Supporting telecommuters poses special problems because of the wide array of issues, including IP addressing, desktop client support, authentication, and logging, to be resolved. Most of our remote editors have broadband connections and use NAT routers to support home networks.

This creates problems for IPsec VPN, though, because in many cases IPsec traffic won't pass through a NAT. That leaves us with the following options:

1. Purchase NAT routers that will pass IPsec or purchase SOHO firewall/VPN devices.

2. Use PPTP for a VPN connection to Network Computing's network.

3. Use a client that will bypass NAT routers using UDP encapsulation

Many of our staffers have SOHO firewall/VPN routers, and the main difficulty is getting them to interoperate with the Nokia-Check Point VPN-1 hardware. The SOHO firewalls will be configured to send all traffic bound for our internal networks over the VPN, and all other traffic will pass to the Internet through the local ISP.

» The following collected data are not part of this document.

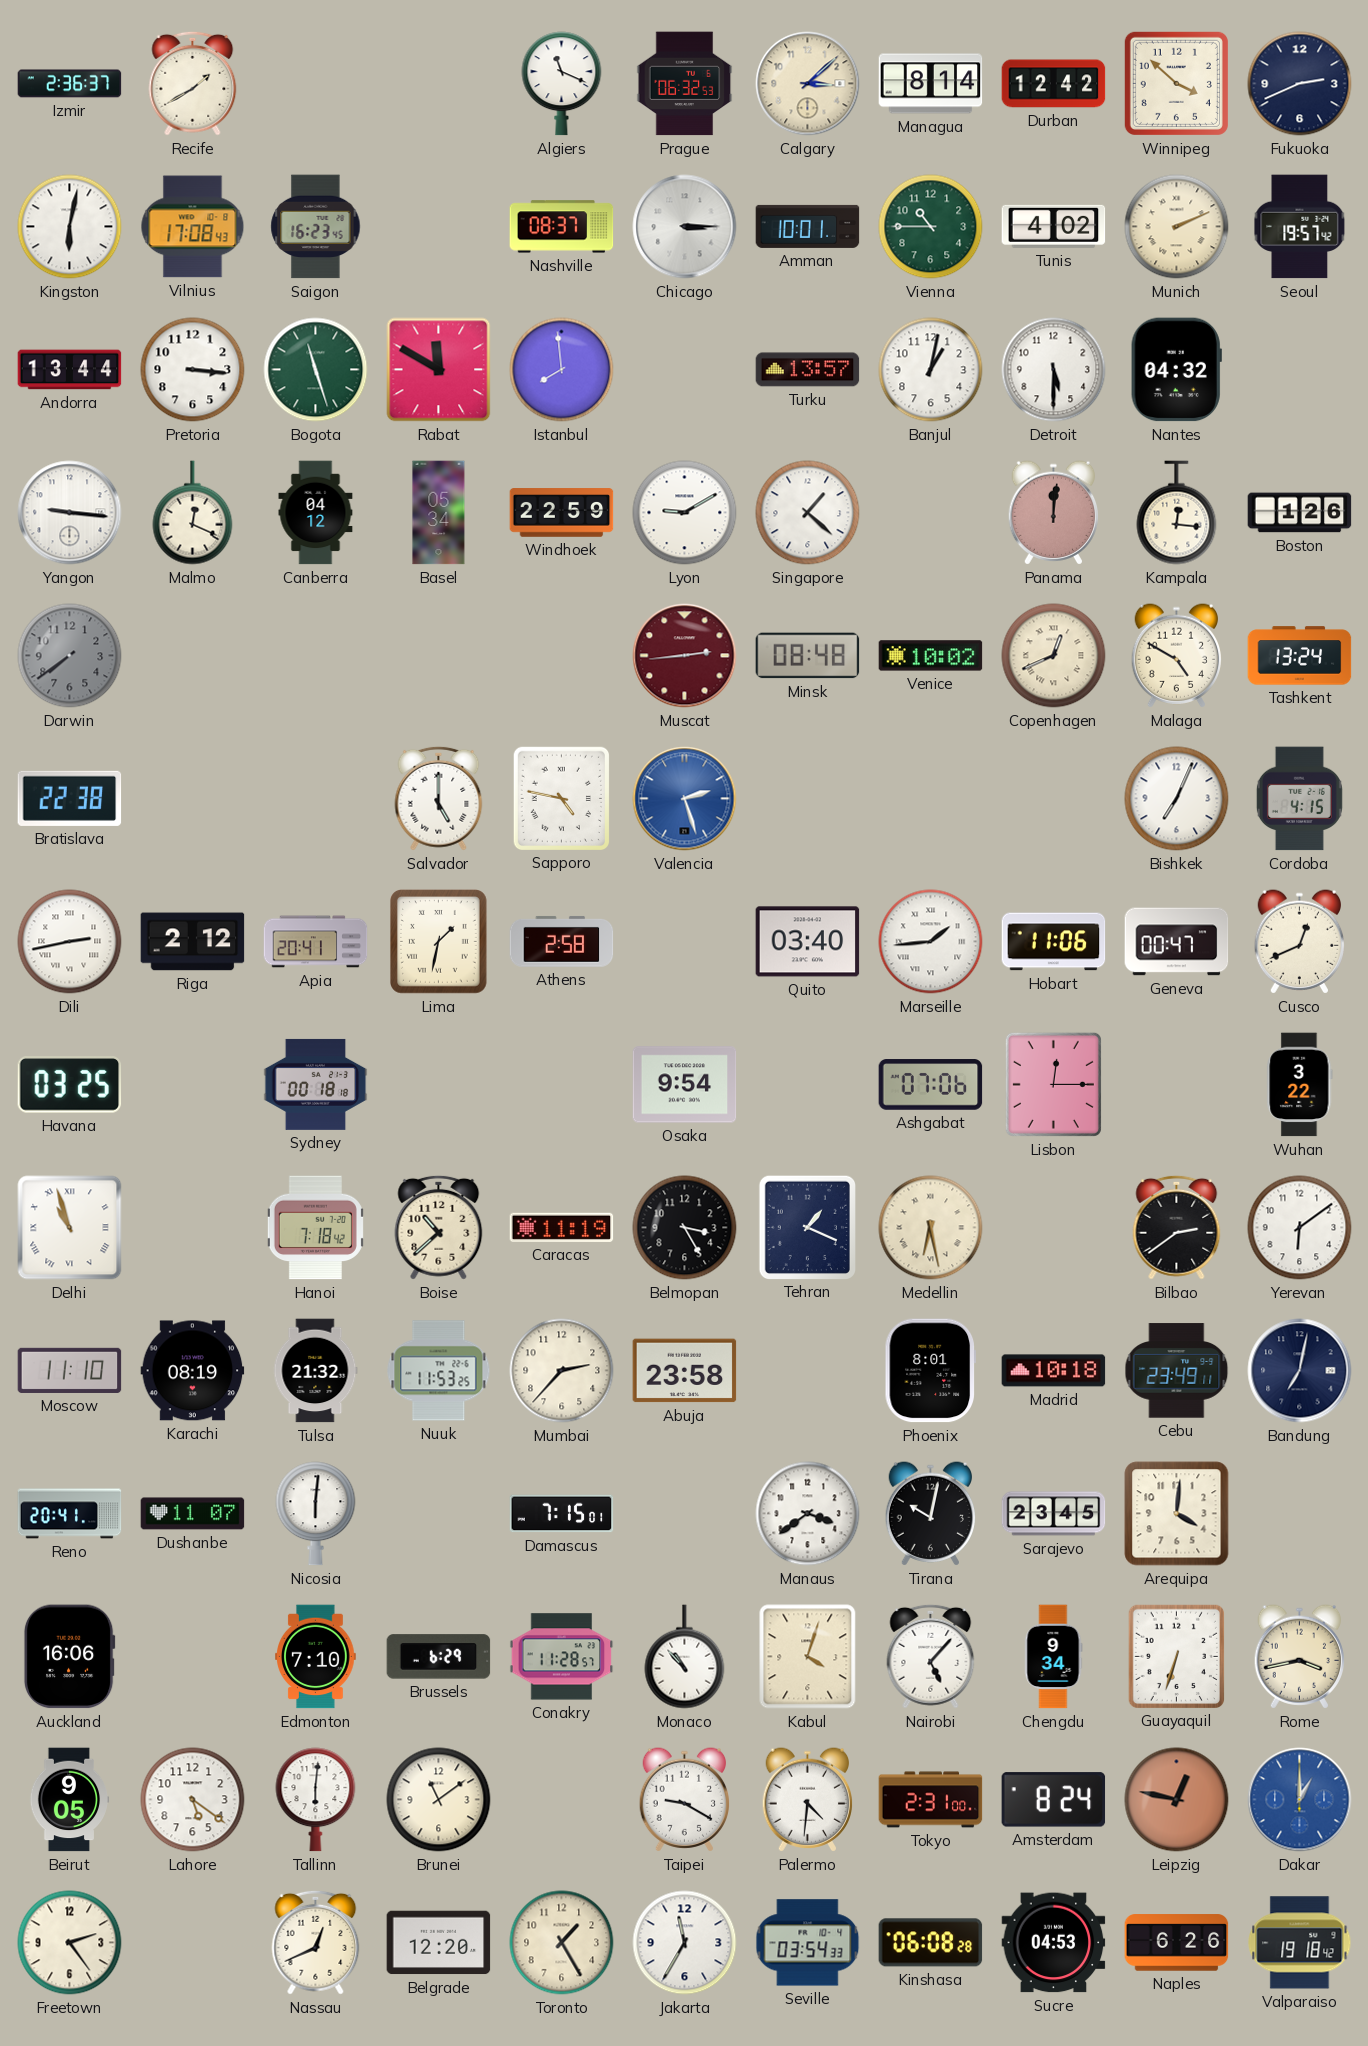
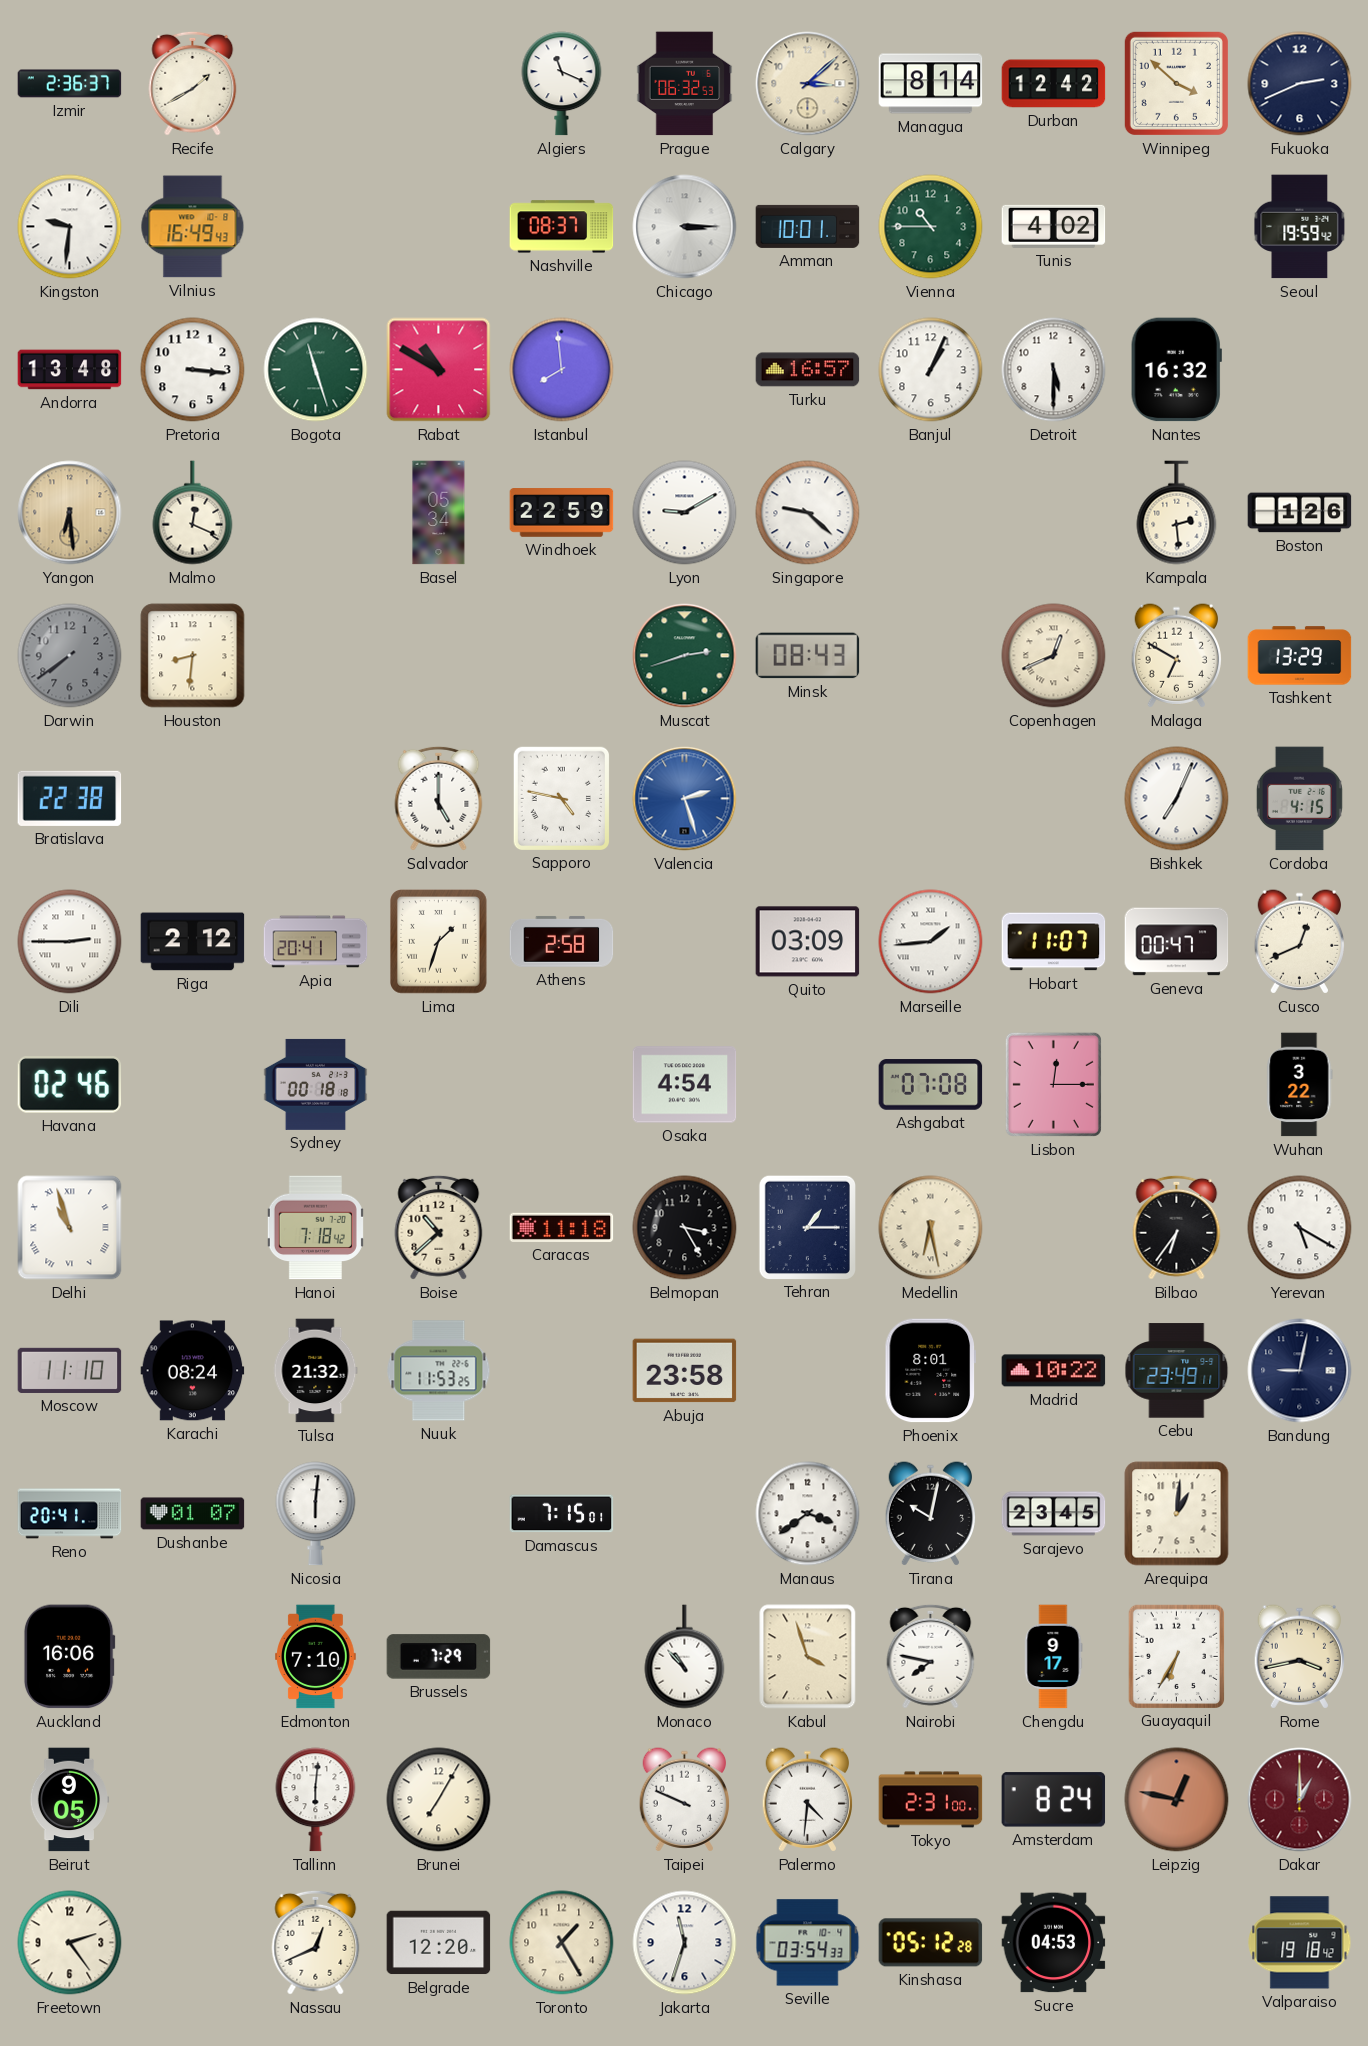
Kingston: 6:02 -> 9:31
Vilnius: 17:08 -> 16:49
Saigon: 16:23 -> none
Munich: 2:11 -> none
Seoul: 19:57 -> 19:59
Andorra: 13:44 -> 13:48
Rabat: 11:50 -> 10:50
Turku: 13:57 -> 16:57
Banjul: 1:02 -> 1:04
Nantes: 04:32 -> 16:32
Yangon: 9:16 -> 6:29
Yangon dial: white -> champagne
Canberra: 04:12 -> none
Singapore: 1:22 -> 9:22
Panama: 12:01 -> none
Kampala: 12:16 -> 2:29
Houston: none -> 8:31
Muscat: 2:44 -> 2:42
Muscat dial: burgundy -> green
Minsk: 08:48 -> 08:43
Venice: 10:02 -> none
Malaga: 4:50 -> 6:50
Tashkent: 13:24 -> 13:29
Dili: 2:43 -> 2:45
Lima: 1:32 -> 1:33
Quito: 03:40 -> 03:09
Hobart: 11:06 -> 11:07
Havana: 03:25 -> 02:46
Osaka: 9:54 -> 4:54
Ashgabat: 07:06 -> 07:08
Caracas: 11:19 -> 11:18
Tehran: 1:19 -> 1:15
Bilbao: 2:39 -> 6:36
Yerevan: 6:09 -> 5:20
Karachi: 08:19 -> 08:24
Mumbai: 2:37 -> none
Madrid: 10:18 -> 10:22
Bandung: 7:02 -> 9:02
Dushanbe: 11:07 -> 01:07
Arequipa: 4:01 -> 1:01
Brussels: 6:29 -> 7:29
Conakry: 11:28 -> none
Kabul: 4:03 -> 3:57
Nairobi: 5:07 -> 7:47
Chengdu: 9:34 -> 9:17
Guayaquil: 6:33 -> 6:35
Lahore: 5:21 -> none
Brunei: 11:09 -> 7:05
Taipei: 9:20 -> 9:49
Dakar dial: blue -> burgundy
Jakarta: 11:35 -> 11:33
Kinshasa: 06:08 -> 05:12
Naples: 6:26 -> none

Not all our editors have SOHO firewalls, though, so where there is just a NAT router, we can use PPTP for remote access. We also will use PPTP for our users who are running non-Microsoft Windows machines that cannot use a third-party IPsec client.

In those cases where we have to rely on PPTP or a third-party IPsec client that is not interoperable with Check Point VPN-1, in Syracuse we can fall back to using Cisco Systems' VPN 3005 Concentrator, which we employ for our local remote users. Unfortunately, this traffic will have a longer path to traverse, but we would rather support one remote-access concentrator for all users than install and maintain multiple concentrators.

Simultaneously, Network Computing is building an intranet site. One of the major goals for the intranet is to consolidate user authentication and access control to resources. We run a wide range of platforms--from Microsoft Windows and Novell NetWare to Sun Microsystems Solaris and Linux--and bringing all the systems under a single authentication mechanism is critical. Our goal is to provide at minimum user name/password authentication via LDAP over SSL.

During the initial rollout of our telecommuter VPN solution, we will integrate it with an LDAP-enabled directory and add other services as needed. Although we will not achieve single sign-on, centralizing user accounts and passwords will make management easier and simplify user-account management.

The next step for VPN authentication is to use digital certificates for IKE authentication and then user name/passwords to identify the user. To make this happen, we first need to build and integrate a certificate authority that will work with our VPN clients and server. This is a much more difficult task than it appears. For example, Microsoft Windows 2000 and XP Professional Dial-Up Networking components expect digital certificates to have extensions that allow the certificate to be used for IPsec authentication. So if we want to support native VPN in the Windows environment, we must ensure the certificates issued are configured properly. Other VPN clients may have similar constraints.

Of course, this all sounds good in theory. We plan on building out the VPN using the Nokia hardware in the next two months. We will first build a test bed to perform initial configuration and build the VPN and security policies. Prebuilding will let us test the configuration in a controlled environment and ship the hardware preconfigured to the remote sites.

Once it's installed, we will be carefully monitoring the firewalls and traffic ensuring that our policies are functioning as expected. In a few months, we'll publish a follow-up article and post updates online regarding the status of our migration.